Demand for Ultra‑Cheap EVs in the US

  • Several argue a $10–15k new EV wouldn’t sell well in America: buyers either move up to better‑equipped crossovers or buy used.
  • Examples: the Chevy Bolt and Equinox EV had attractive effective prices (after incentives) but limited uptake; consumers prefer more expensive models.
  • Others still ask why no entrant is attempting a truly stripped‑down $10–15k EV; one startup (Slate) is cited as trying exactly that by avoiding “gimmicks” like self‑driving.

Quality of Chinese EVs (BYD, etc.)

  • Experiences are mixed but skew positive:
    • In low‑end segments, Chinese cars are described as “best for the money,” though sometimes with rough edges (buggy UIs, coarse driving dynamics, plasticky interiors).
    • Ride‑share users report BYD Atto as surprisingly good for a cheap car; Geely ICE examples reach ~100k km without major failures.
    • Some say China‑domestic BYDs feel flimsier than export versions; others contest this and stress intense domestic competition leaves little room for chronic low quality.
  • Consensus that Chinese manufacturers are ahead in batteries (LFP, sodium‑ion, solid‑state ramping) and EV integration; US firms, including legacy OEMs, are seen as having under‑invested here.
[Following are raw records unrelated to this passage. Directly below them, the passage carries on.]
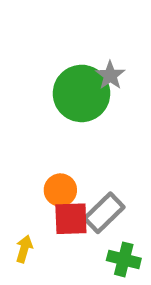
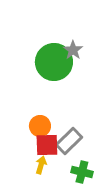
yellow arrow: (24, 249) -> (41, 165), moved

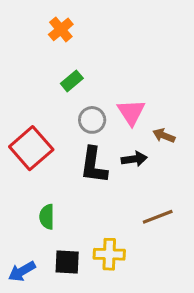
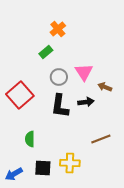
orange cross: (61, 29) -> (58, 29), moved

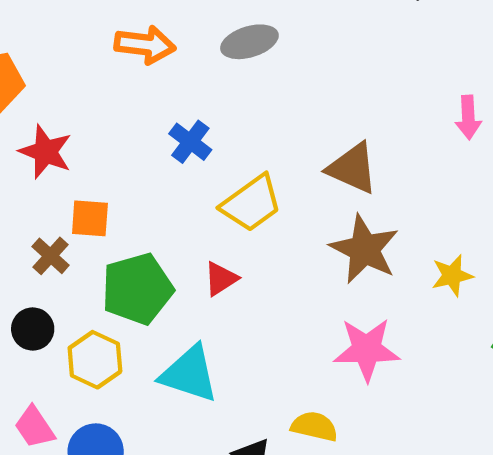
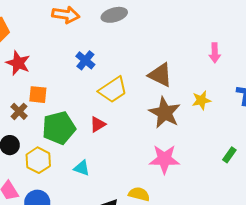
yellow star: (452, 275) -> (201, 100), moved
cyan triangle: (189, 374) -> (82, 168), size x0.6

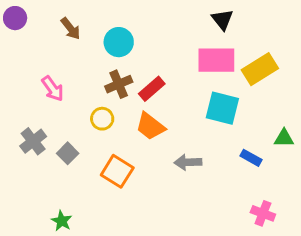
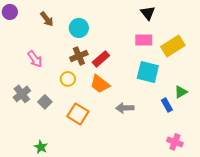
pink rectangle: (216, 60) -> (144, 40), size x0.7
green triangle: (284, 138) -> (181, 92), moved, turned -32
blue rectangle: (251, 158) -> (167, 105), turned 32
Global Market Shifts and Emerging Economies

  • BYD’s low‑cost EVs are already reshaping markets: in Brazil, the “Dolphin Mini” is a hit and BYD has reportedly overtaken Toyota in sales.
  • Commenters expect Chinese brands (BYD, SAIC, Geely, GWM, Xiaomi, etc.) to dominate developing and emerging markets first, then increasingly pressure Western markets via local factories to sidestep tariffs.
  • Some note Indonesia’s lack of a strong domestic auto brand compared with Vietnam’s VinFast, tying this to broader development and “commodities trap” concerns.
  • Cheap EVs are seen as democratizing car ownership and thus traffic—but with far less local pollution than combustion cars.